Les difficultés physiologiques concourent à ce point : qu’une pareille naissance serait la plus extraordinaire déviation de toute loi naturelle. Autant la physiologie est incertaine sur les particularités du comment, autant il est sûr par une expérience sans exception que, par le seul concours de deux organismes humains de sexe différent, une vie humaine est produite.

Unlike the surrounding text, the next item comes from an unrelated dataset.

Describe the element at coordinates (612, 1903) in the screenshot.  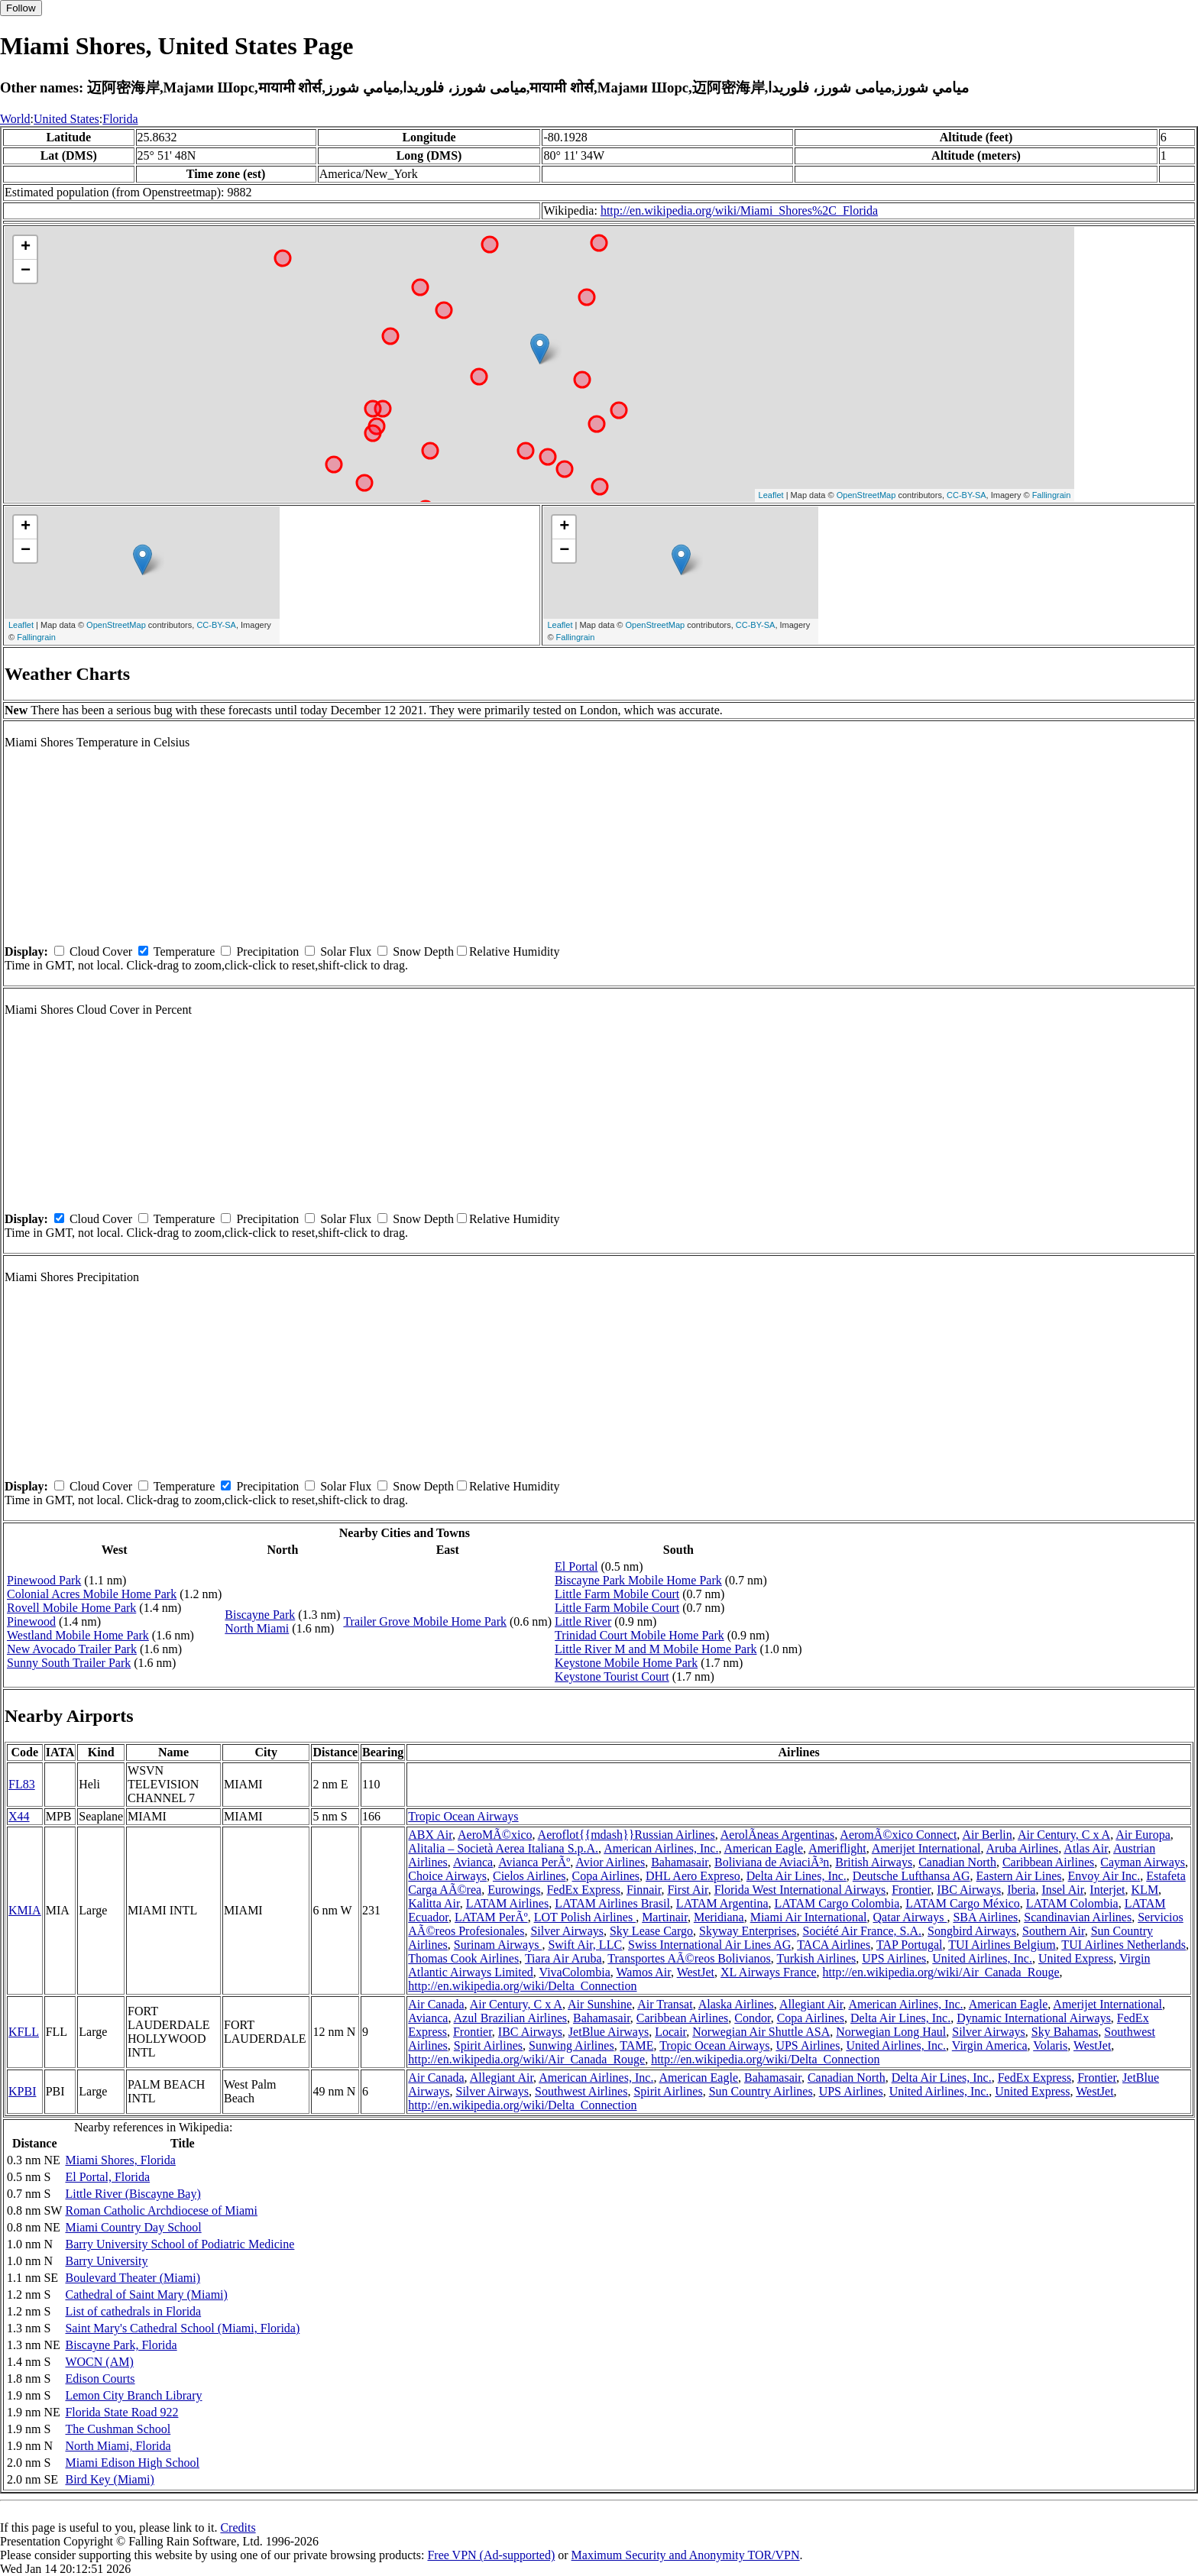 I see `LATAM Airlines Brasil` at that location.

Aussi y aura-t-il toujours à faire valoir ici la phrase de Plutarque : Jamais femme n’est dite avoir eu un enfant sans le concours d’un homme[1], et à appliquer l’impossible de Cérinthe[2]. Ce n’est que dans les espèces les plus inférieures du règne animal que l’on connaît une propagation sans intervention sexuelle[3] ; et, la chose étant considérée uniquement au point de vue physiologique, on pourrait dire d’un homme né sans le concours des sexes, ce qu’Origène a dit dans le sens du plus haut supranaturalisme[4], que les mots du psaume 22, 7 : Je suis un ver et non un homme, sont une prophétie de la naissance de Jésus, en tant qu’engendré, comme ces êtres inférieurs, sans un concours sexuel. Mais à la considération purement physiologique, l’ange, dans Luc, ajoute déjà la considération théologique, à savoir (1, 37), que rien n’est impossible

  1. Παιδίον οὐδεμία ποτὲ γυνὴ λέγεται ποιῆσαι δίχα κοινωνίας ἀνδρός. Conjugial. præcept. Opp. ed. Hutten, vol. 7, p. 428.
  2. Irenæus adv. Hær., 1, 26 : Cerinthus Jesum subjecit non ex virgine natum, impossibile enim hoc ei visum est.
  3. C’est pourtant ce qui a été fait dans Henke’s neues Magazin, 3, 3, S. 369, Anmerk.
  4. Homil. in Lucam, 14. Quant à ceux qui font valoir que les premiers hommes aussi sont nés sans le concours des sexes, voyez mes Écrits polémiques, 1, 2, S. 72.